— Task prompt —
Go through the entries, filter for the word "FLOREZ", and copy every line that has it.

— Information provided —
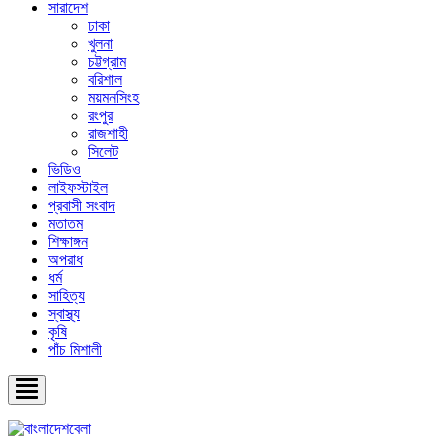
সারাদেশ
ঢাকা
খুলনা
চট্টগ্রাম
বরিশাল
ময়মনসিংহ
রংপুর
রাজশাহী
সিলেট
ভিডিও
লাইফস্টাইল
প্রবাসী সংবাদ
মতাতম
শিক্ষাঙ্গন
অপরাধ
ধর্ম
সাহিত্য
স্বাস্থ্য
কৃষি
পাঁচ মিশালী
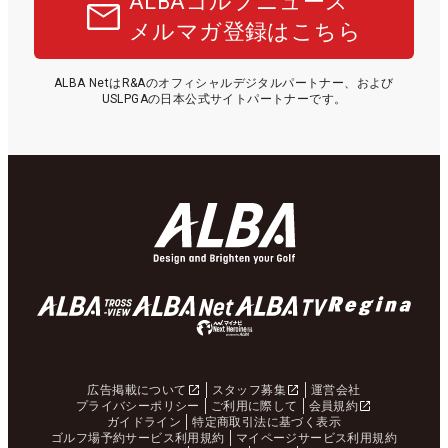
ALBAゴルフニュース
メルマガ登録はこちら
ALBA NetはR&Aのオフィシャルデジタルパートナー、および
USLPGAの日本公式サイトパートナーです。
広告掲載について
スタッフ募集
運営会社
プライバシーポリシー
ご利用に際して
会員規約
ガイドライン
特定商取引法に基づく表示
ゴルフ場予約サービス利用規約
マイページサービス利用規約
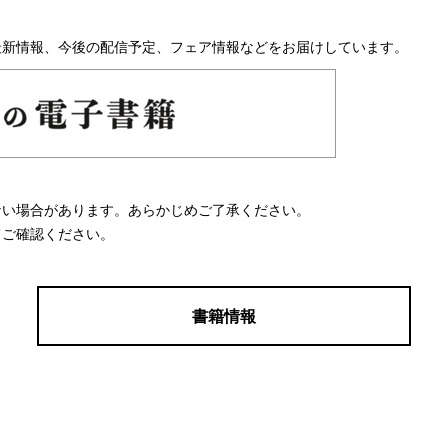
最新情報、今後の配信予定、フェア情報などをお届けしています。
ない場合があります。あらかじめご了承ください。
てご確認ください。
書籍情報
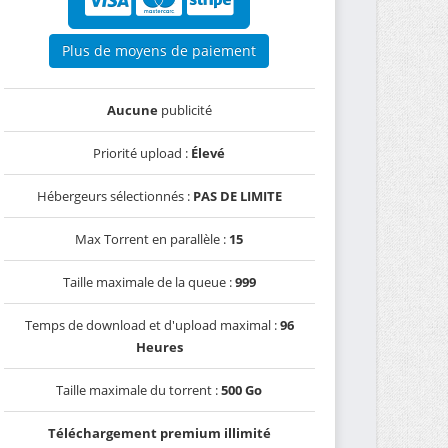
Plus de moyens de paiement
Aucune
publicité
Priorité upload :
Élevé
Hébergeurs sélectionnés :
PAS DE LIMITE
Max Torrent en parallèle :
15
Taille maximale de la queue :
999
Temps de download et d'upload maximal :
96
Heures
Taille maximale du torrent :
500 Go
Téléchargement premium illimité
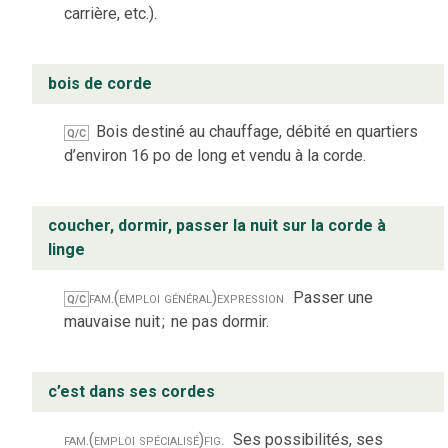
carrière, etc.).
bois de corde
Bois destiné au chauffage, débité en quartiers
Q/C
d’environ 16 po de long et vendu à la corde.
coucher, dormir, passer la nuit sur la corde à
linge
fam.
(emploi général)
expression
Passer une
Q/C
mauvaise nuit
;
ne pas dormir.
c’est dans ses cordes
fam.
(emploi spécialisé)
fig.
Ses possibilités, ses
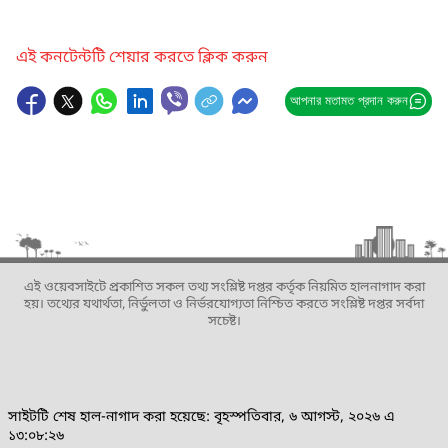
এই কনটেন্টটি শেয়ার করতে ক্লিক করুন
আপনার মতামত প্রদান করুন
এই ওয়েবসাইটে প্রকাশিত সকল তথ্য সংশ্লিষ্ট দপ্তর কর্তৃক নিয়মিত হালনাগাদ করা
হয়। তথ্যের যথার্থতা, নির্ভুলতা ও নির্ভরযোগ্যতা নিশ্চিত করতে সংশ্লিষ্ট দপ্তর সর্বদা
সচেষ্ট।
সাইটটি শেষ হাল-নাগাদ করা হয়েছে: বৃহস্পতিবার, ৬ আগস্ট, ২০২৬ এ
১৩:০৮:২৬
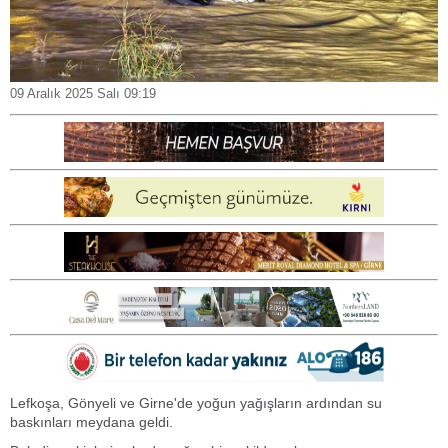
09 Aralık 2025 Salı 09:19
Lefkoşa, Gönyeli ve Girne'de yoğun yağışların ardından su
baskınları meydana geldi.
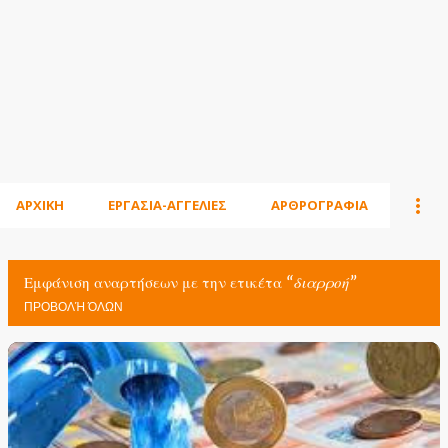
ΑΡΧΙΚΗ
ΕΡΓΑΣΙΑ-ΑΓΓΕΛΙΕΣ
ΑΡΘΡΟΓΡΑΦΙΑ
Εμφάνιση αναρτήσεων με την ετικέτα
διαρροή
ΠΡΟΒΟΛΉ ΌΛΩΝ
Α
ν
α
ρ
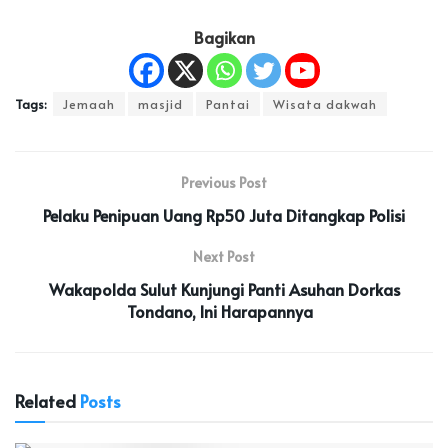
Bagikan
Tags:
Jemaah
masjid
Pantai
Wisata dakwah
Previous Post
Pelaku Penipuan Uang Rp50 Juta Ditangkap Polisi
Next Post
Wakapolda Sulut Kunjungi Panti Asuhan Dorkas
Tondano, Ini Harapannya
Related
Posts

---

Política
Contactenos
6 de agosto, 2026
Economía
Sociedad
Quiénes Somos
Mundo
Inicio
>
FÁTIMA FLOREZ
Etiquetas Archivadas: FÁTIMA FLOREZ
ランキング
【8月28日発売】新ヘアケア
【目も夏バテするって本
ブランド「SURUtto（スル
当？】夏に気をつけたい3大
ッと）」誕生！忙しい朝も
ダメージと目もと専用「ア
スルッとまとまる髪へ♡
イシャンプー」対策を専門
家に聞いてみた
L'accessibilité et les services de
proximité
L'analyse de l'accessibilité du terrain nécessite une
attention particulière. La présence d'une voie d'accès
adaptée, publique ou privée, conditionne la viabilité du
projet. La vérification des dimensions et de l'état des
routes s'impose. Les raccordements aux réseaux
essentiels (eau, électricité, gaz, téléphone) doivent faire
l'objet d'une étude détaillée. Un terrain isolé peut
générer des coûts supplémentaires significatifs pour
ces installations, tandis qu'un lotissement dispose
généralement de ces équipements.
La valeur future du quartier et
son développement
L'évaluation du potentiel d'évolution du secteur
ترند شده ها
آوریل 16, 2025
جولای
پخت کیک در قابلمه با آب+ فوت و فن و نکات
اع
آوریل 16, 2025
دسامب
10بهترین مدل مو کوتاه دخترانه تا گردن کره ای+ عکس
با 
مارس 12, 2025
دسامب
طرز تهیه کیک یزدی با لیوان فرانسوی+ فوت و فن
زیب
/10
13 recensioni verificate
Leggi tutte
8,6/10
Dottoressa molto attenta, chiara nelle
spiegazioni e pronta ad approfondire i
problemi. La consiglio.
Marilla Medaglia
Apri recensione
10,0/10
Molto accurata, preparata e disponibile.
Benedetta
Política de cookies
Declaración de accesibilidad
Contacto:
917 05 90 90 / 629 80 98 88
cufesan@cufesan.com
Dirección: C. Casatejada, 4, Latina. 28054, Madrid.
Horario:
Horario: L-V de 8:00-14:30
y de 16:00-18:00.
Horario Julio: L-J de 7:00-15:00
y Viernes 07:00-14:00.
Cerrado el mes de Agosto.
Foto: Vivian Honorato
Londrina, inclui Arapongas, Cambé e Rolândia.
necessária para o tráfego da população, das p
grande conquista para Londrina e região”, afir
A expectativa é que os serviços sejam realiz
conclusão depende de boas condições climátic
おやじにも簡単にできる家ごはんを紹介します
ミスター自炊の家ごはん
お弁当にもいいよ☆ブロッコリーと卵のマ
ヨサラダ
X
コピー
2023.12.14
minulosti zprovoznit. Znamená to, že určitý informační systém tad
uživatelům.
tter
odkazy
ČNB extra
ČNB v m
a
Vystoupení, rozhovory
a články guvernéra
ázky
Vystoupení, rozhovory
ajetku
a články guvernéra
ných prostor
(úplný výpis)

---

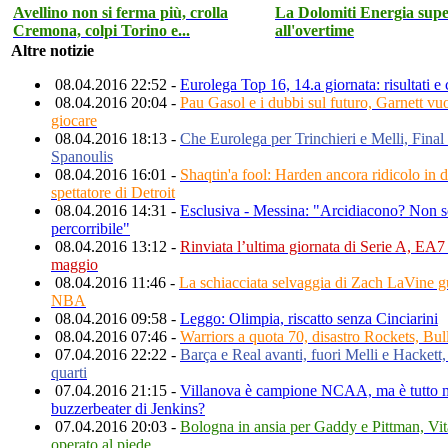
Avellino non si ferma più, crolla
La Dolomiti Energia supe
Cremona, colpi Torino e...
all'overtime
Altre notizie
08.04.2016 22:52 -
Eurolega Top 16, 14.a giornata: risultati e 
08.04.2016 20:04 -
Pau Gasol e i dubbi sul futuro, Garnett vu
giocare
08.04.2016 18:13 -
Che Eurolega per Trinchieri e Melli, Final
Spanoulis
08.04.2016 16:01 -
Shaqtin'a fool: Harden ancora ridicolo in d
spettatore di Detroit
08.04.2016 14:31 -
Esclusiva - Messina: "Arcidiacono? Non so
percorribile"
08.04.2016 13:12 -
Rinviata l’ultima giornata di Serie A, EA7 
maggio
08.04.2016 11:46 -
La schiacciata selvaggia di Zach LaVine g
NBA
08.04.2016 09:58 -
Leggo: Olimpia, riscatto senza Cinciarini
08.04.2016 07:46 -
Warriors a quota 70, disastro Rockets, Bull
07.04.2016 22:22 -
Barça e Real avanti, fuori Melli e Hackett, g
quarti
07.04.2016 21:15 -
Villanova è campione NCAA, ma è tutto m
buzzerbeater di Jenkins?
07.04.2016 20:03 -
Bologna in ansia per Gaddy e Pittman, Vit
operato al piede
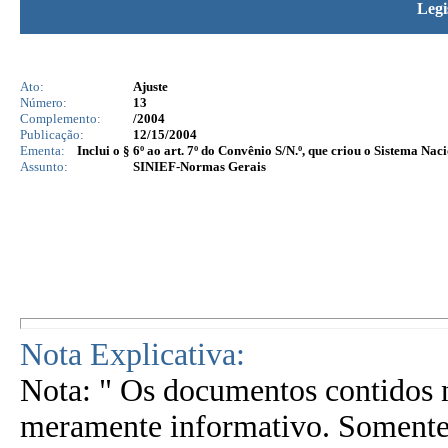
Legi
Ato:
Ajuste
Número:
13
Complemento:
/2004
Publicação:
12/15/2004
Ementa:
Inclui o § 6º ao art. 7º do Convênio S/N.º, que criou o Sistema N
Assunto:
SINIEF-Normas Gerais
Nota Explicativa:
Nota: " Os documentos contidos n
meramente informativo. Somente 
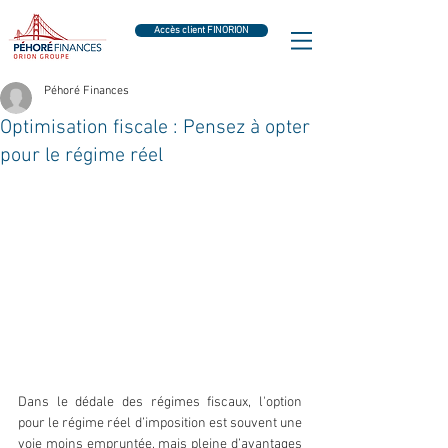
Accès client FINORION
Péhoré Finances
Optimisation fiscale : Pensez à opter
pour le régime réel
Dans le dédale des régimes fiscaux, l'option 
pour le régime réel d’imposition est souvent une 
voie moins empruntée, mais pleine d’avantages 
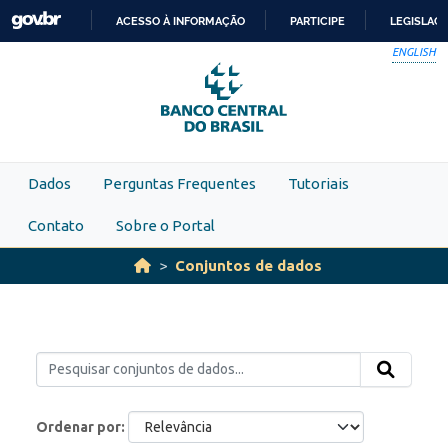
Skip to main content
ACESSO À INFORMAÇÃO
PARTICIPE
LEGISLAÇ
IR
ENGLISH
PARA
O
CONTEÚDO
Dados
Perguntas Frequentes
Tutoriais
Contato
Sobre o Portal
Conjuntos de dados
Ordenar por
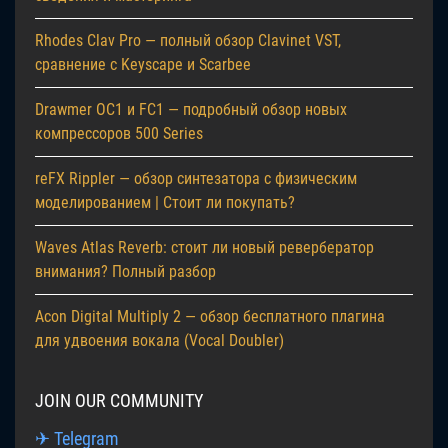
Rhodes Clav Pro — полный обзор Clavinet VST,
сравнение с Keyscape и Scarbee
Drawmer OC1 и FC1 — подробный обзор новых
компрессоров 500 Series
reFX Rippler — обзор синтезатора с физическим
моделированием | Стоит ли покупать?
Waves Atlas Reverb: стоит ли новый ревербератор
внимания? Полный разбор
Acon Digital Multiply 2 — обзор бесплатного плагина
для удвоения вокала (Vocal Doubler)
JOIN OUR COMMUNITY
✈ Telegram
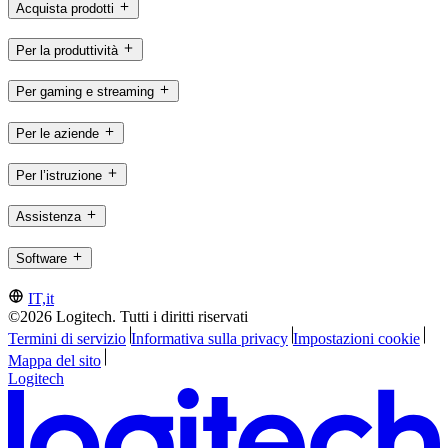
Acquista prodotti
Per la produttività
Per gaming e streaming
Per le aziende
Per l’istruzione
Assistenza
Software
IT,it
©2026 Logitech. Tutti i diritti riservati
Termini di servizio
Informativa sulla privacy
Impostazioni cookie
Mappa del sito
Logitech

— Answer space —
FÁTIMA FLOREZ
Etiquetas Archivadas: FÁTIMA FLOREZ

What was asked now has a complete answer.